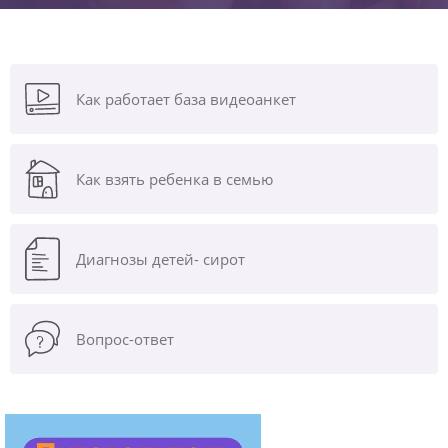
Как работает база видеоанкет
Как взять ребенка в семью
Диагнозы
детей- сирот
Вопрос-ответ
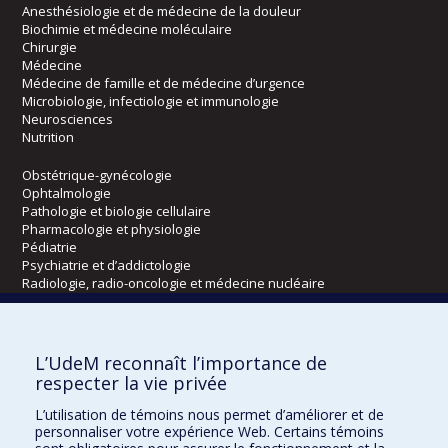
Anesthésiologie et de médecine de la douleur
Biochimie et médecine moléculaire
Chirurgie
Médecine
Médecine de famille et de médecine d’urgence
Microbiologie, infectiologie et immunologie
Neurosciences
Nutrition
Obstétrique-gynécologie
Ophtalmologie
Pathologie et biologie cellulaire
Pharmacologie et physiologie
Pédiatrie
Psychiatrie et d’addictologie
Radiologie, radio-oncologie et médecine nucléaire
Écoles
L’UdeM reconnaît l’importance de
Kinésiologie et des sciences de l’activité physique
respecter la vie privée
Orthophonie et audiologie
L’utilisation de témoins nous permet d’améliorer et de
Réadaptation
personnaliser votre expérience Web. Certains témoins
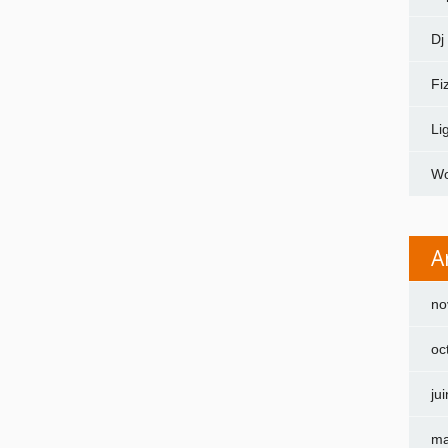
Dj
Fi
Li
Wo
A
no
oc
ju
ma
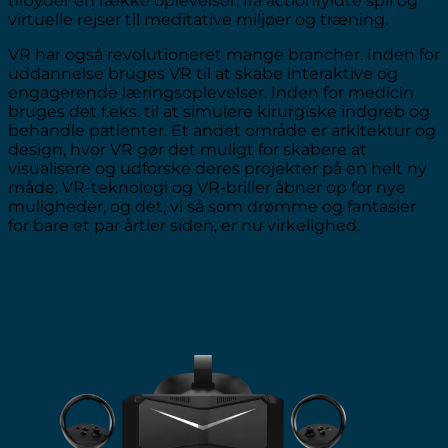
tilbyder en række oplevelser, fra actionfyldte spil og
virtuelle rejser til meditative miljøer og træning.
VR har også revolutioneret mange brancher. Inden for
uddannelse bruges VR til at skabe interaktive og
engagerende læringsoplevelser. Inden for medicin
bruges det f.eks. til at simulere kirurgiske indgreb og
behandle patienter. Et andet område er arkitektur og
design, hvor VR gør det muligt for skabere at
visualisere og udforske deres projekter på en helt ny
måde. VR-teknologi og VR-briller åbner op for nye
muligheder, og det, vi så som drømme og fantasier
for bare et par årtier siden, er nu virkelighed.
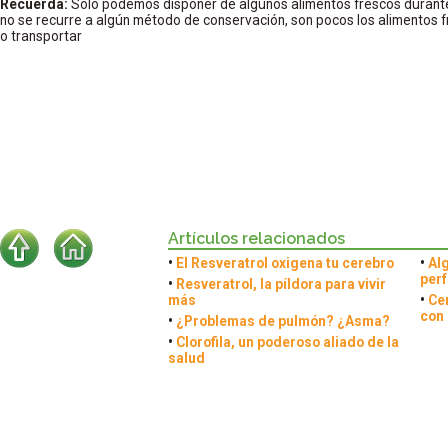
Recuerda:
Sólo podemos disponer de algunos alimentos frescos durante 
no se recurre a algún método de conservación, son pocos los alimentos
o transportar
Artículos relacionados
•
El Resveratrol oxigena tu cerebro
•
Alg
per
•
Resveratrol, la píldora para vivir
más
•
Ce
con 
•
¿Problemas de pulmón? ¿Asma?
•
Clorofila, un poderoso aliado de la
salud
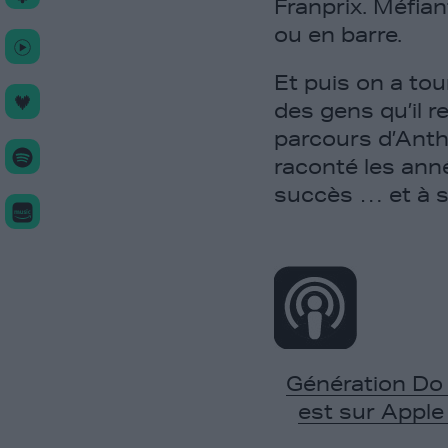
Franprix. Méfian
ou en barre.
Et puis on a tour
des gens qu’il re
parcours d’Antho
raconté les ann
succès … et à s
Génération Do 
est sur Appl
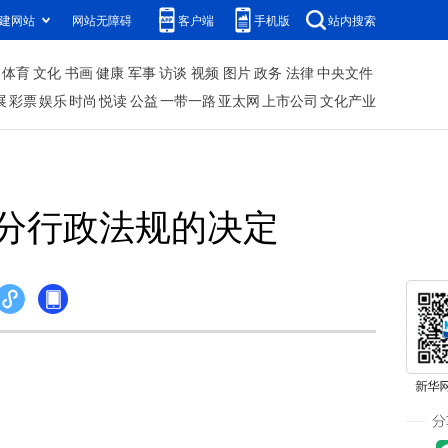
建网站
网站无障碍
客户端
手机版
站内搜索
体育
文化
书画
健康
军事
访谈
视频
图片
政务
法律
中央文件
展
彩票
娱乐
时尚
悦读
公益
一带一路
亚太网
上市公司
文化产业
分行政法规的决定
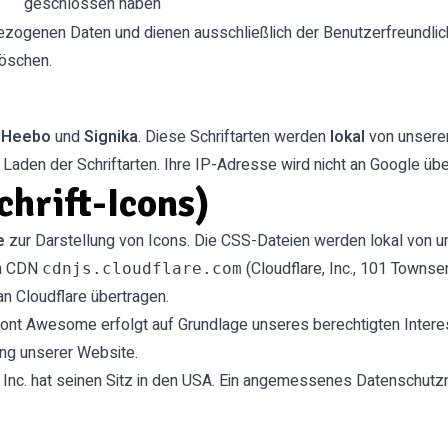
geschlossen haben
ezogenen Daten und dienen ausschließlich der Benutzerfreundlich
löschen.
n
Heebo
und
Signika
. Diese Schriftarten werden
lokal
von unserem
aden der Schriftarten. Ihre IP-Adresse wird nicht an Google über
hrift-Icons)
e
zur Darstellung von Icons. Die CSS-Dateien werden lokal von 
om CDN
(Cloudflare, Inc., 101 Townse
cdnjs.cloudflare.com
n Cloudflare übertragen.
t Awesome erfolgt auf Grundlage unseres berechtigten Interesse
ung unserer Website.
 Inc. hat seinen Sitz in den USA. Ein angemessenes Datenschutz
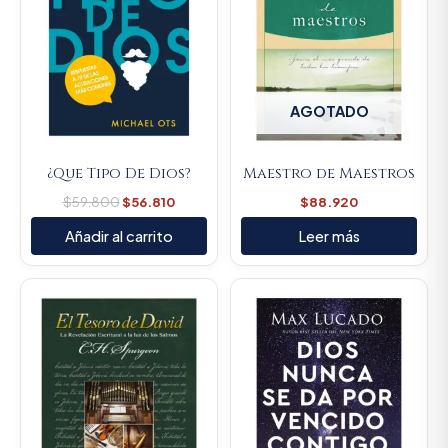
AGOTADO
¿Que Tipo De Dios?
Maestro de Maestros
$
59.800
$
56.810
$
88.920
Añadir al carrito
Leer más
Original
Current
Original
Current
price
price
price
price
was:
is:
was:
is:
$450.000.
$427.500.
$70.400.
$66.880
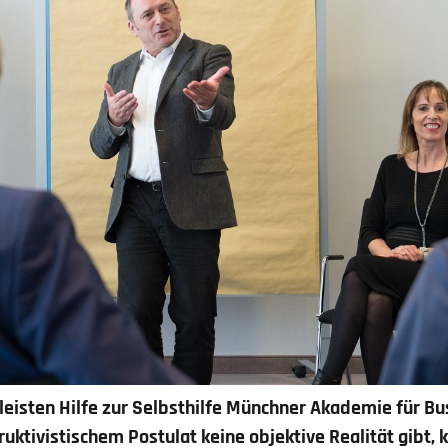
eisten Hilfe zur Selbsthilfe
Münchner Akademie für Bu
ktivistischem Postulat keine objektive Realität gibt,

====

What is needed: Exactly reproduce the entries above, minus the pictures.

Answer box:
Как работает база видеоанкет
Как взять ребенка в семью
Диагнозы
детей- сирот
Вопрос-ответ
Anesthésiologie et de médecine de la douleur
Biochimie et médecine moléculaire
Chirurgie
Médecine
Médecine de famille et de médecine d’urgence
Microbiologie, infectiologie et immunologie
Neurosciences
Nutrition
Obstétrique-gynécologie
Ophtalmologie
Pathologie et biologie cellulaire
Pharmacologie et physiologie
Pédiatrie
Psychiatrie et d’addictologie
Radiologie, radio-oncologie et médecine nucléaire
Écoles
L’UdeM reconnaît l’importance de
Kinésiologie et des sciences de l’activité physique
respecter la vie privée
Orthophonie et audiologie
L’utilisation de témoins nous permet d’améliorer et de
Réadaptation
personnaliser votre expérience Web. Certains témoins
Dj
Fi
Li
Wo
A
no
oc
ju
ma
tilbyder en række oplevelser, fra actionfyldte spil og
virtuelle rejser til meditative miljøer og træning.
VR har også revolutioneret mange brancher. Inden for
uddannelse bruges VR til at skabe interaktive og
engagerende læringsoplevelser. Inden for medicin
bruges det f.eks. til at simulere kirurgiske indgreb og
behandle patienter. Et andet område er arkitektur og
design, hvor VR gør det muligt for skabere at
visualisere og udforske deres projekter på en helt ny
måde. VR-teknologi og VR-briller åbner op for nye
muligheder, og det, vi så som drømme og fantasier
for bare et par årtier siden, er nu virkelighed.
Recuerda:
Sólo podemos disponer de algunos alimentos frescos durante 
no se recurre a algún método de conservación, son pocos los alimentos
o transportar
Artículos relacionados
•
El Resveratrol oxigena tu cerebro
•
Alg
per
•
Resveratrol, la píldora para vivir
más
•
Ce
con 
•
¿Problemas de pulmón? ¿Asma?
•
Clorofila, un poderoso aliado de la
salud
Franprix. Méfian
ou en barre.
Et puis on a tour
des gens qu’il re
parcours d’Antho
raconté les ann
succès … et à s
Génération Do 
est sur Appl
建网站
网站无障碍
客户端
手机版
站内搜索
体育
文化
书画
健康
军事
访谈
视频
图片
政务
法律
中央文件
展
彩票
娱乐
时尚
悦读
公益
一带一路
亚太网
上市公司
文化产业
分行政法规的决定
geschlossen haben
ezogenen Daten und dienen ausschließlich der Benutzerfreundlich
löschen.
n
Heebo
und
Signika
. Diese Schriftarten werden
lokal
von unserem
aden der Schriftarten. Ihre IP-Adresse wird nicht an Google über
hrift-Icons)
e
zur Darstellung von Icons. Die CSS-Dateien werden lokal von 
om CDN
(Cloudflare, Inc., 101 Townse
cdnjs.cloudflare.com
n Cloudflare übertragen.
t Awesome erfolgt auf Grundlage unseres berechtigten Interesse
ung unserer Website.
 Inc. hat seinen Sitz in den USA. Ein angemessenes Datenschutz
AGOTADO
¿Que Tipo De Dios?
Maestro de Maestros
$
59.800
$
56.810
$
88.920
Añadir al carrito
Leer más
Original
Current
Original
Current
price
price
price
price
was:
is:
was:
is:
$450.000.
$427.500.
$70.400.
$66.880
eisten Hilfe zur Selbsthilfe
Münchner Akademie für Bu
ktivistischem Postulat keine objektive Realität gibt,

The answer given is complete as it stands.